LENT: Week two, Tuesday: Behold
“Behold, I bring you good tidings of great joy. . . “
“Behold the lamb of God . . . “
“Behold, I stand at the door and knock. . . “
Whether the narratives starred hayseed shepherds confronted by hosts of glittering angels or desert pilgrims watching something like a dove descend upon a man in a river as a voice from heaven called him “Beloved,” Christian faith seemed to depend on beholding things that were clearly beyond belief, including Jesus’ own teaching that acts of mercy toward perfect strangers were acts of mercy toward him. While I understood both why and how the early church had decided to wrap those mysteries in protective layers of orthodox belief, the beliefs never seized my heart the way the mysteries did.

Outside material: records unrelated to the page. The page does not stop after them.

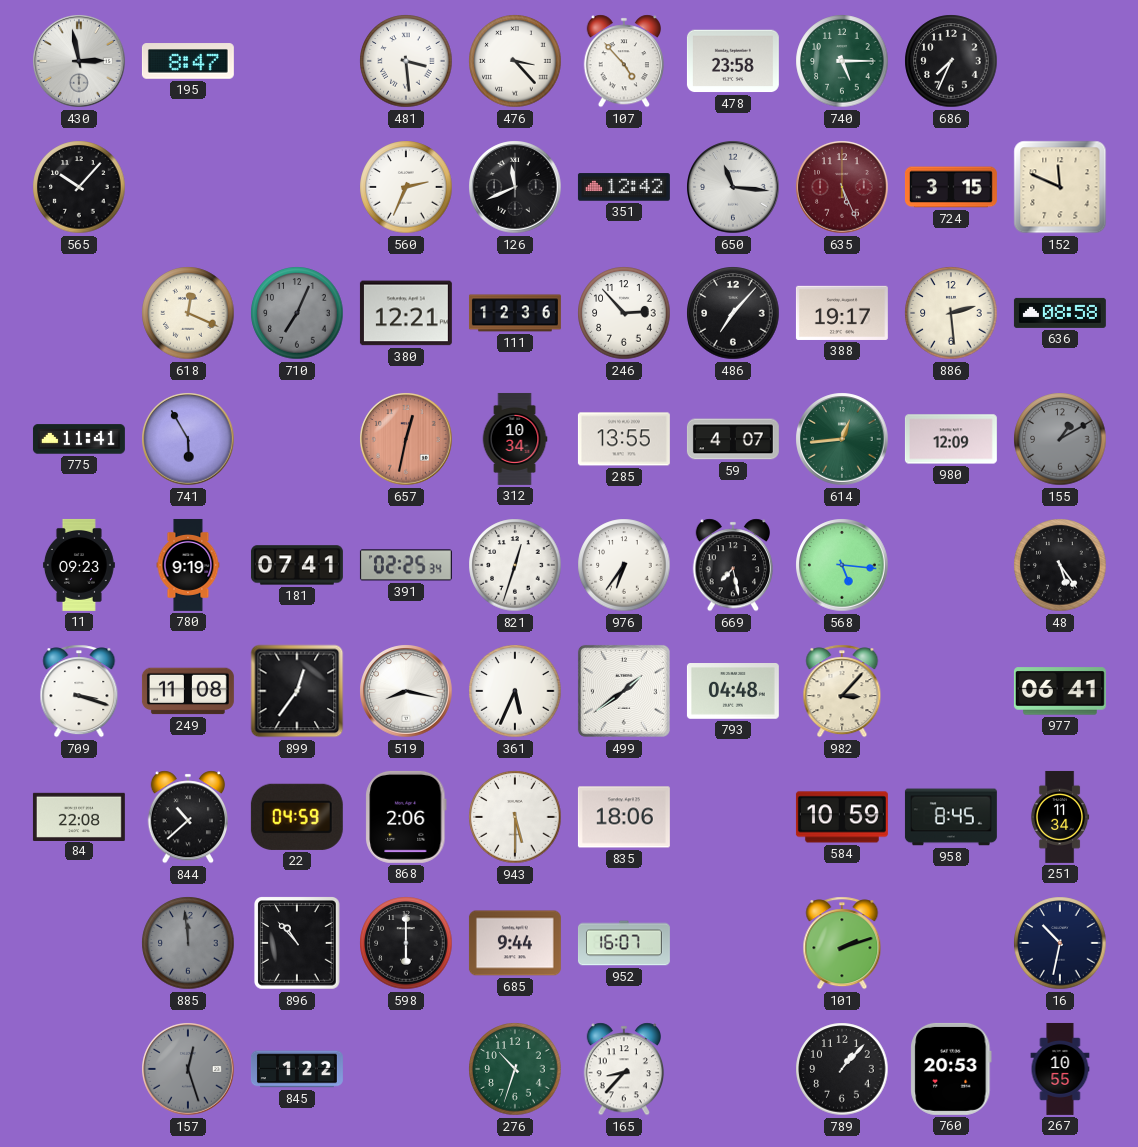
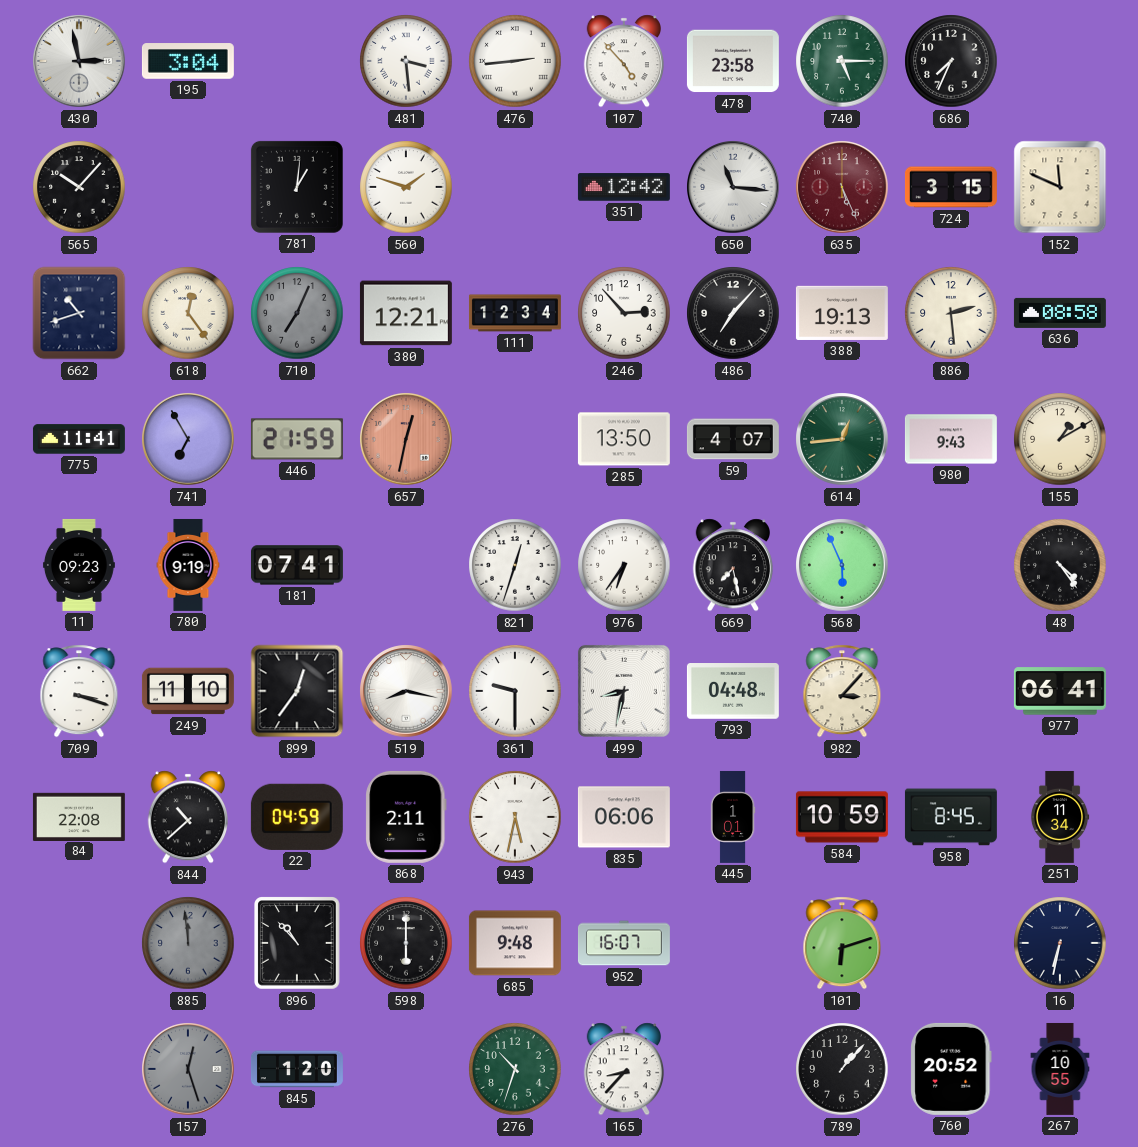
195: 8:47 -> 3:04
476: 3:23 -> 2:44
781: none -> 1:01
560: 2:34 -> 1:48
126: 11:41 -> none
662: none -> 10:42
618: 12:19 -> 12:24
111: 12:36 -> 12:34
388: 19:17 -> 19:13
741: 5:55 -> 6:55
446: none -> 21:59
312: 10:34 -> none
285: 13:55 -> 13:50
980: 12:09 -> 9:43
155 dial: grey -> cream
391: 02:25 -> none
568: 5:16 -> 5:56
48: 5:24 -> 4:24
249: 11:08 -> 11:10
361: 5:34 -> 9:30
499: 1:39 -> 8:32
868: 2:06 -> 2:11
943: 5:30 -> 5:32
835: 18:06 -> 06:06
445: none -> 1:01
685: 9:44 -> 9:48
101: 2:12 -> 6:12
16: 10:32 -> 6:32
845: 1:22 -> 1:20
760: 20:53 -> 20:52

I did not think I was alone in this. Both at All Saints’ and at Grace-Calvary, I had spent hours talking with people who had trouble believing. For some, the issue was that they believed less than they thought they should about Jesus. They were not troubled by the idea that he may had had two human parents instead of one or that his real presence with his disciples after his death might have been more metaphysical than physical. The glory they beheld in him had more to do with the nature of his being than with the number of his miracles, but they had suffered enough at the hands of true believers to learn to keep their mouths shut.

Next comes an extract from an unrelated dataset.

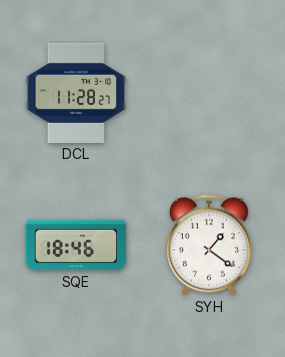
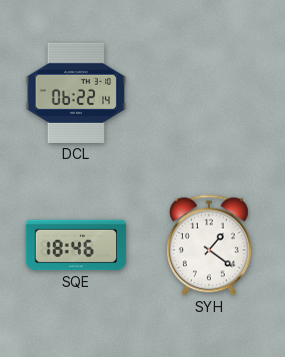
DCL: 11:28 -> 06:22
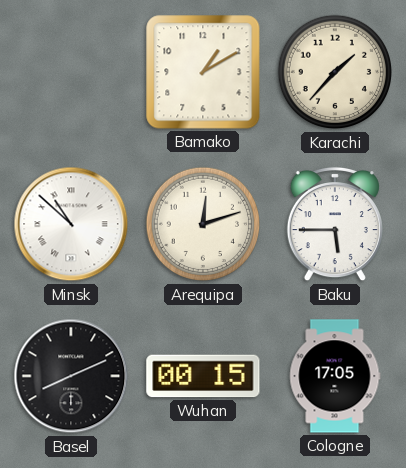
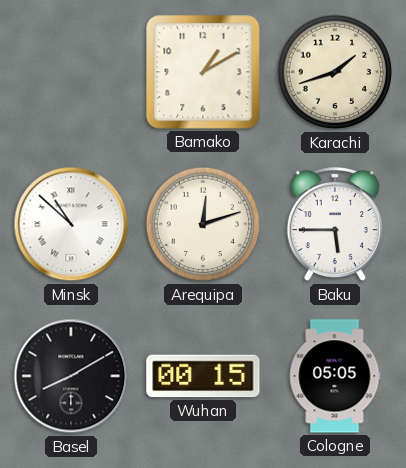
Karachi: 1:37 -> 1:42
Basel: 8:11 -> 8:10
Cologne: 17:05 -> 05:05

For others, the issue was that they believed more than Jesus. Having beheld his glory, they found themselves running into God’s glory all over the place, including places where Christian doctrine said that it should not be. I knew Christians who had beheld God’s glory in a Lakota sweat lodge, in a sacred Celtic grove, and at the edge of a Hawaiian volcano, as well as in dreams and visions that they were afraid to tell anyone else about at all. These people not only feared being shunned for their unorthodox narratives, they also feared sharing some of the most powerful things that had ever happened to them with people who might dismiss them.

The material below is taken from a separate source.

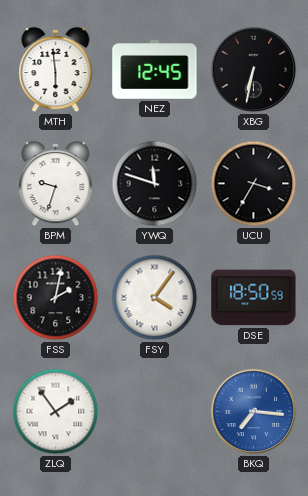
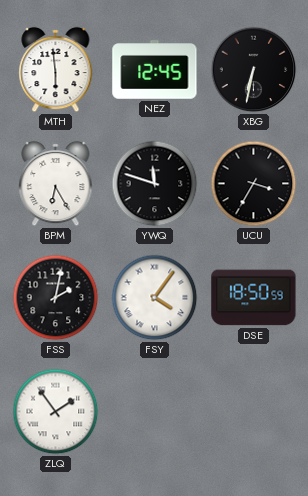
BPM: 9:33 -> 6:25
BKQ: 7:16 -> none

Given the history of Christians as a people who started out beholding what was beyond belief, this struck me as a lamentable state of affairs, both for those who have learned to see more than they are supposed to see as well as for those who have excused themselves from tradition churches because they see too little or too much. If it is true that God exceeds all our efforts to contain God, then is it too big a stretch to declare that dumbfoundedness is what all Christians have most in common? Or that coming together to confess all that we know not know is at least as sacred an activity as declaring what we think we do know?